Gen Dhiraj Seth Gajraj Corps visit on Thursday put the Chief of the Army Staff in front of the formation's operational preparedness and combat readiness, a day after he finished with the Trishakti Corps and the Spear Corps.
Three formations in three days.
The Eastern Command tour that ran on 14 and 15 July carried him from the Siliguri Corridor into the North East. Gajraj Corps, headquartered at Tezpur, is the next formation on that list. Its ground runs across Assam and up into the Arunachal Pradesh sector, and it sits under the same Command.
What the briefing covered
Units and formations of Eastern Command in the area walked the COAS through the prevailing security situation, operational readiness and capability development. He also went through the measures the formation has taken to hold peace and stability in the region. The Army's statement does not break that down further, and it does not name the sectors covered, so what was shown to him in the map room stays inside it.
None of it is new ground for him. He has been asking the same questions since 30 June.
Gen Dhiraj Seth Gajraj Corps and the civil grid
The Corps briefed him on how closely it works with the civil administration and the Central Armed Police Forces. Developmental initiatives, community outreach and sustained assistance to local authorities were all on the list, which is the standard shape of a Corps briefing in the North East and tells you what the formation spends its time on when nothing is happening.
Assam and Meghalaya
He commended the formation for its contribution to internal security in the two states, and for the speed with which it has turned out for disaster relief and humanitarian assistance.
That second line carries more than it reads. The Brahmaputra valley floods every monsoon, and the Indian Army column is often the first organised body of men on the embankment. That reflex is not in the release, but it is why the line is in it.
Troops
Interacting with the troops, Gen Dhiraj Seth lauded their professionalism, high morale and commitment to duty.
He appreciated the formation's innovative approach and its adoption of emerging technologies to lift operational capability, a theme he has carried into every review since taking over as the 31st Chief. His VIJAY framework puts technology absorption and jointness near the front of it.
The exhortation
The COAS asked all ranks to stay mission focused, strengthen inter agency synergy and hold the highest standards of operational preparedness against emerging security challenges in an evolving multi domain environment.

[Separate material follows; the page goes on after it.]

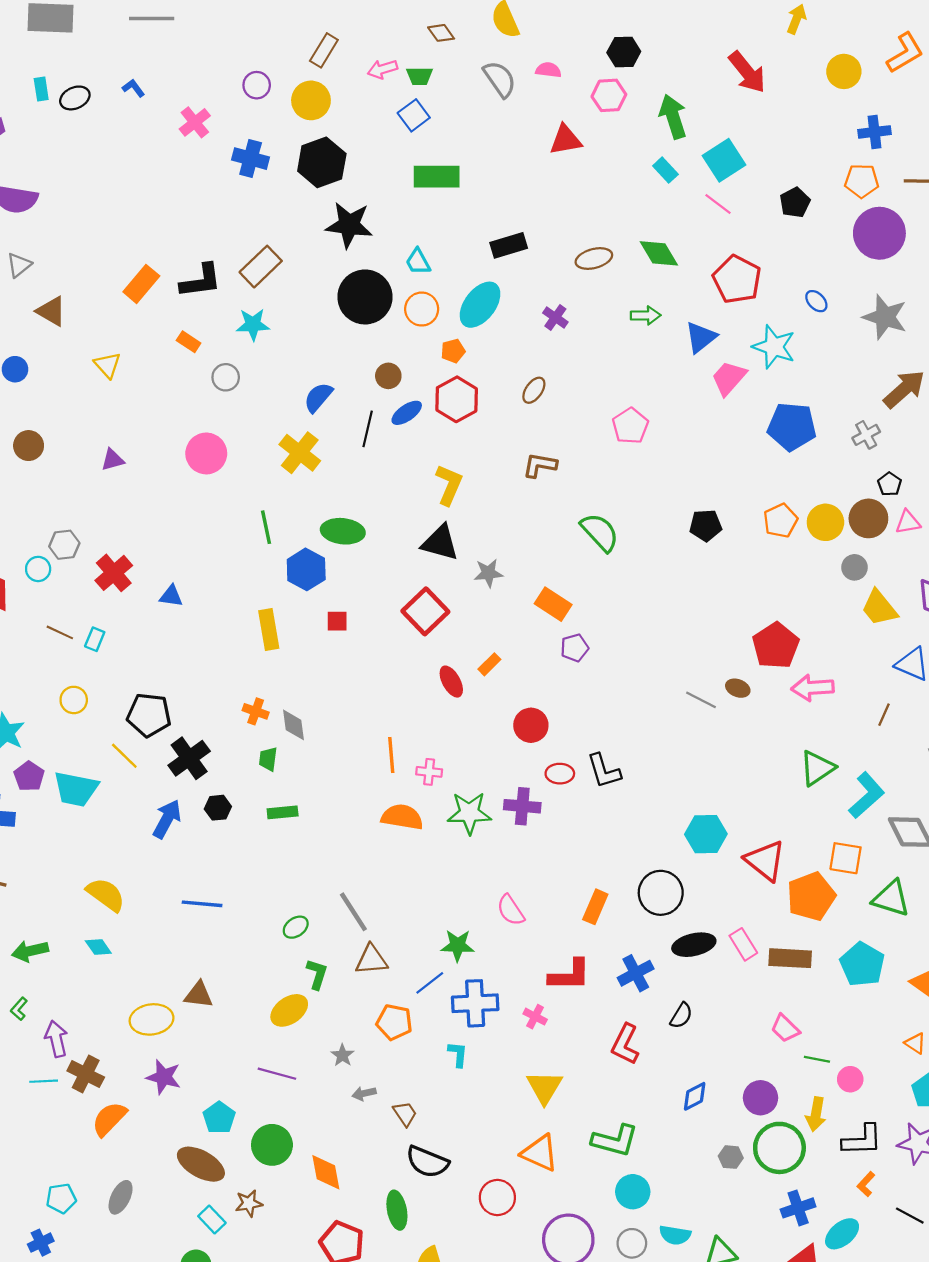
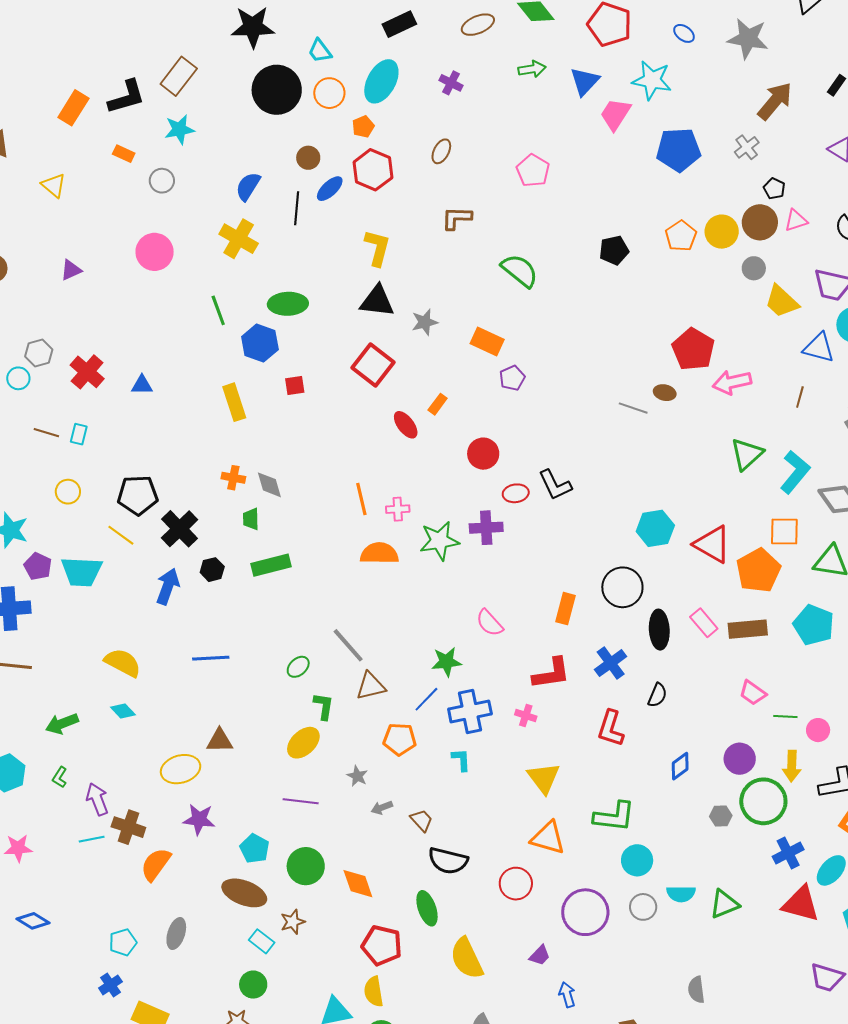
green rectangle: (283, 812) -> (271, 565), size x1.4
black ellipse: (694, 945) -> (659, 630), turned -72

Inter agency synergy is the operative phrase for a formation whose daily business in Assam and Meghalaya runs alongside the CAPFs and the state police rather than against a line on a map. On the Line of Control, which he had been looking at a week earlier on his first Northern Command tour, the grid is a military one. Here it is not, and the Corps is judged on how well it works with people who do not wear its uniform.